Dynamique de l’offre et de la demande
Grâce au projet Babylon, le staking sera désormais possible sur la Blockchain Bitcoin. Cette perspective a boosté les utilisateurs qui se sont précipités pour acheter des BTC dans la perspective de faire des profits sur un potentiel APY élevé à l’avenir. Grâce à Babylon, les détenteurs de bitcoins auraient désormais un moyen sûr de faire des profits sur leurs avoirs.
Pour son lancement test, Babylon a plafonné le staking de Bitcoin à 1000 BTC. Tout de suite après, les frais de transactions ont été multipliés par 100 à cause de l’affluence des utilisateurs se disputant une participation anticipée.
Samson Mow, le PDG de Jan3, une entreprise qui crée des solutions pour faciliter l’accès au Bitcoin dans le monde, pense que le potentiel de cette crypto est largement sous-estimé. Il a déclaré : « Il y a tellement peu de bitcoin en circulation que vous ne pouvez même pas doubler vos avoirs en tant que grande entité à ce stade ». Pour lui, l’offre est largement inférieure à la demande, ce qui devrait causer une très importante hausse du prix du Bitcoin.
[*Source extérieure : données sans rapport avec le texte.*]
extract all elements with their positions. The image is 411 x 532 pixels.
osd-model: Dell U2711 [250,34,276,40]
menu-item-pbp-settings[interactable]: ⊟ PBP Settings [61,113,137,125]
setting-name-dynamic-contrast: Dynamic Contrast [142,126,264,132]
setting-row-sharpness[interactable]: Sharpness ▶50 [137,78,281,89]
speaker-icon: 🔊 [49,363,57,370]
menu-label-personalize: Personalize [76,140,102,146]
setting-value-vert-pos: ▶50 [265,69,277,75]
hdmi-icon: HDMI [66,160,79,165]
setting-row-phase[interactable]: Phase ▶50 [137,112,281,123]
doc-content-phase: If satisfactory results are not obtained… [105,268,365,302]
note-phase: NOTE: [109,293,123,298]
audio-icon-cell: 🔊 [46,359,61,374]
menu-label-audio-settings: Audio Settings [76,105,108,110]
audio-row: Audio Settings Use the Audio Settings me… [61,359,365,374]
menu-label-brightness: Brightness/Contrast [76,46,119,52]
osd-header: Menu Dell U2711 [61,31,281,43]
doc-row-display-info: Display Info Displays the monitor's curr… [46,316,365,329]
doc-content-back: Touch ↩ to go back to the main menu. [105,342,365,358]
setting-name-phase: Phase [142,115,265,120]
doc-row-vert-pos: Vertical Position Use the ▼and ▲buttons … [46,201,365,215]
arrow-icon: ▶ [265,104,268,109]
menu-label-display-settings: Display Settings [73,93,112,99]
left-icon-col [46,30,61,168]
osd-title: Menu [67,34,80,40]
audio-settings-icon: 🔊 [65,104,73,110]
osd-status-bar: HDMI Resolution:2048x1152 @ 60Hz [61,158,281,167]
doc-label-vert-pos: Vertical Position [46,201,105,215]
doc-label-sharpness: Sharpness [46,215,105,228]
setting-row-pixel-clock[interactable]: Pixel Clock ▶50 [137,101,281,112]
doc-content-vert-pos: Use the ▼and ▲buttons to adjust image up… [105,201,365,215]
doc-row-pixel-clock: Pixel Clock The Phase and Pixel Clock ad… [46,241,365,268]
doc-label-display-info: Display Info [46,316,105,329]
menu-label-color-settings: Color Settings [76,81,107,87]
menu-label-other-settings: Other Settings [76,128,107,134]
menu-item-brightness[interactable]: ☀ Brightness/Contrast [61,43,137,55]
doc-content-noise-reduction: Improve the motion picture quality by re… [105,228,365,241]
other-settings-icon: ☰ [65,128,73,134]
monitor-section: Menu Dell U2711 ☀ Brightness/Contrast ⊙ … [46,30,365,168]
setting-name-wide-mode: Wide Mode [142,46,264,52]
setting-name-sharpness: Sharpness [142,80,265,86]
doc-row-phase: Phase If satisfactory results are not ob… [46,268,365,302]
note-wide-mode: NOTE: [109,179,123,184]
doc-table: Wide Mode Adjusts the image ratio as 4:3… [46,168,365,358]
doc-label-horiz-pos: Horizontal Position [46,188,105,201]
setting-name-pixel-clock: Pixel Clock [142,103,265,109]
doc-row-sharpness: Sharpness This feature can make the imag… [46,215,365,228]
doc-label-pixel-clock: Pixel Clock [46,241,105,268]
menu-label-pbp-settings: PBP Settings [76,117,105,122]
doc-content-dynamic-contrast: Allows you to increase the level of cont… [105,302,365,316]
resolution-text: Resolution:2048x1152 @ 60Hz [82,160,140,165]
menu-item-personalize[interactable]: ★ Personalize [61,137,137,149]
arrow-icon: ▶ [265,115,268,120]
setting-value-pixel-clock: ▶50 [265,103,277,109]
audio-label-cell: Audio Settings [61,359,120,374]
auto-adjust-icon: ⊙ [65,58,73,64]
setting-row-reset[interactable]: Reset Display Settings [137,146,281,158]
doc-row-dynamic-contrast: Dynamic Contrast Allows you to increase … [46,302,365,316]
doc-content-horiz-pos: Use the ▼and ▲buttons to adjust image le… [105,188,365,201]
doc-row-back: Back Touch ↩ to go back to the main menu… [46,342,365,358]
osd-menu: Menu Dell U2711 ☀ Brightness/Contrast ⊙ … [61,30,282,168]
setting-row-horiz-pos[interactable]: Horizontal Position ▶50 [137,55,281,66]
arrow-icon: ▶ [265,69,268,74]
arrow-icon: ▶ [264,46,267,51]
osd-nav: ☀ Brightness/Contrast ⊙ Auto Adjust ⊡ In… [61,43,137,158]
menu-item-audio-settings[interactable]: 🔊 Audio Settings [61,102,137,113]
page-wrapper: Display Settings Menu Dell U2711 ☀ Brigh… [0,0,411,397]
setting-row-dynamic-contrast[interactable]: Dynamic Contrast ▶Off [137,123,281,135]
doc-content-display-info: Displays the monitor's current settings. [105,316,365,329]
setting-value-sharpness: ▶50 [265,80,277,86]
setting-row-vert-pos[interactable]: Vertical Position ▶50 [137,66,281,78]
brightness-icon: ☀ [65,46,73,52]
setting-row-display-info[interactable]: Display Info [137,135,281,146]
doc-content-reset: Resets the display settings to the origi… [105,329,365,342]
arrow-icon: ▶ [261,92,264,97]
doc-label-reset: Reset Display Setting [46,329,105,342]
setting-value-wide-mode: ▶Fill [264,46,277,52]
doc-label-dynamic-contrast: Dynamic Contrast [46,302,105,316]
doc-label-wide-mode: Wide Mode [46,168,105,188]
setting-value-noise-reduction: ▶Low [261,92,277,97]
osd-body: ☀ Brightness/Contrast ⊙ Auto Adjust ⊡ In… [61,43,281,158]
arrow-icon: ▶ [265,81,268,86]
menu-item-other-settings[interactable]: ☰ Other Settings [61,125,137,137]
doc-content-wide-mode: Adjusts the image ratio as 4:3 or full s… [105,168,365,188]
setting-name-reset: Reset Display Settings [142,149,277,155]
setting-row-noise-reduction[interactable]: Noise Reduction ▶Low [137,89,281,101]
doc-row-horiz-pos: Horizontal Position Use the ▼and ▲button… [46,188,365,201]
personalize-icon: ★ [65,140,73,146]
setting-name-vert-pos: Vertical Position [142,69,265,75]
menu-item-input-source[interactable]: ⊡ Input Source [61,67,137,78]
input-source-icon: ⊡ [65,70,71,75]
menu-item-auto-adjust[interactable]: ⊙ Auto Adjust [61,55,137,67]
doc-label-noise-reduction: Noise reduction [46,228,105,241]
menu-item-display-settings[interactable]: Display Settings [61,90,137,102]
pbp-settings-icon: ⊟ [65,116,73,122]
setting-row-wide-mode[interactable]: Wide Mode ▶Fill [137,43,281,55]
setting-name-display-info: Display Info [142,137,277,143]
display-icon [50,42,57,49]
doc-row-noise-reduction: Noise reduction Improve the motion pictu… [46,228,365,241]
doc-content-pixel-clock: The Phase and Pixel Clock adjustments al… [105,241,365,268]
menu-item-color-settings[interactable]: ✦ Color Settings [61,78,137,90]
Il pense d’ailleurs qu’un bitcoin vaudra un million de dollars d’ici la fin d’année. Il a doublé sa mise sur cette prédiction il y a quelques jours.
D’après Cathie Wood, d’Ark Invest, le Bitcoin connaît des variations cycliques de 77 % ou plus. D’après ses analyses, si le Bitcoin atteint un nouveau pic à 200 000 $ d’ici la fin de 2025, il pourrait retomber à 40 000 $ en 2028 d’ici le prochain halving. Enfin, pour que le Bitcoin atteigne 1 million de dollars d’ici 2030, Cathie Wood a calculé qu’il doit générer des rendements annualisés de 75 % ou plus.